Wright, in today’s commentary, has given me a new perspective on some old familiar concepts.
The message of repentance being aimed at the Zeitgeist – the “received wisdom” of society – that’s a new one on me. I’ve always understood it as a personal call to individuals. Which it is… but this wider picture, of the call to repentance as a call to turn from our wrong notions of what the kingdom of God is and how it can be achieved, makes so much sense.
However, what struck me forcibly as I read the passage in Matthew, before I read the commentary, was something completely different – and also a new perspective.
John was Jesus’ cousin.
And John had pointed out Jesus to all within earshot – no doubt including the Establishment observers who were even then keeping a close eye on this potential trouble-maker in the desert with his way-out diet and clothing – as greater than John, bringing a baptism of fire.
From that moment, Jesus was also a marked man.
Jesus had submitted to the baptism of repentance – of turning towards God and his kingdom – which John was offering.
Jesus then went away alone in to the desert with no provisions to wrestle with God, himself and the Enemy about the true nature both of God’s kingdom and of Jesus’ role in it.
So Jesus himself repented – made the choice to turn towards the true Kingdom.
Jesus turned from being a carpenter – the life-path no doubt mapped out for him by his parents and community – and accepted the role of prophet.
Jesus turned from the Kingdom-theology he’d grown up with as a normal Jewish boy and accepted the new revelation from God.
And then, having made all of these massive commitments, Jesus returns to society and discovers what?
That John has been arrested.
This will not end well… everyone knew what Herod did to those who got on the wrong side of him, who threatened his personal security.
And Jesus’ response?
To put on the mantle of John and preach publicly that repentance was required because the kingdom of God was coming fast.
His response was to stay true to the repentance he had already undergone, to the choices he had already made.
And that in the growing awareness that if the message continued to be rejected, he would end up where John was, or worse…..
Ignatius of Loyola taught of two spiritual states – consolation and desolation.

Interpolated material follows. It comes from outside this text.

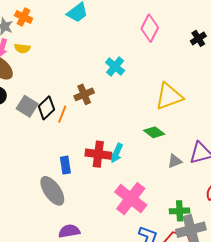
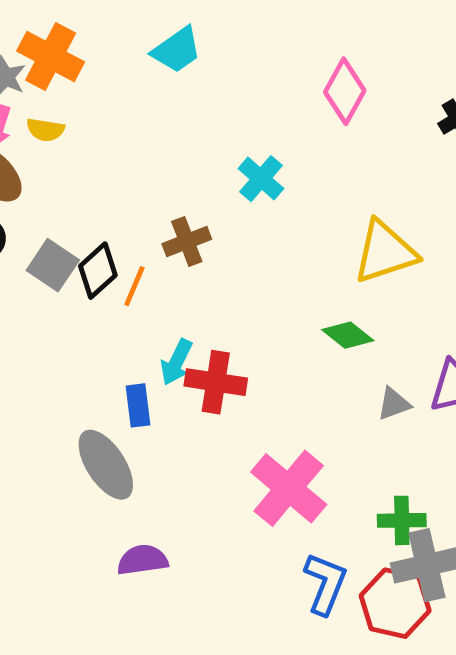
orange cross: (24, 17) -> (51, 57), size x1.5
cyan arrow: (116, 153) -> (176, 362), moved

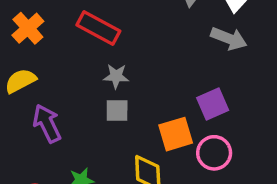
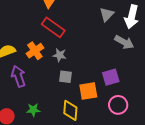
orange cross: (28, 28) -> (35, 51), moved
gray square: (117, 110) -> (66, 77), moved
pink circle: (214, 153) -> (118, 105), moved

These are technical terms and nothing to do with emotional states.
Consolation is when our entire being is facing God in love and acceptance of him and his will for us – from the Latin “with the sun” – we might say “walking in the light”.
Desolation is when we are struggling with darkness – once definition I’ve found useful is “desolation is when God is inviting you to face and deal with an issue and you’re resisting”.
The overriding principle that goes with this is that decisions – especially big ones – should be made when in consolation.
And even more importantly – never change a big decision made in consolation when you are in desolation…
Of course, once back in consolation, the decision can be re-visited and might need to be re-appraised, but usually it remains the right one.
So that, to answer Wright’s final question, is what the call to repentance says to me personally. Stick with the big decisions made in consolation, and when in desolation turn back to the Light – or at the very least, try not to turn deliberately away from the Light.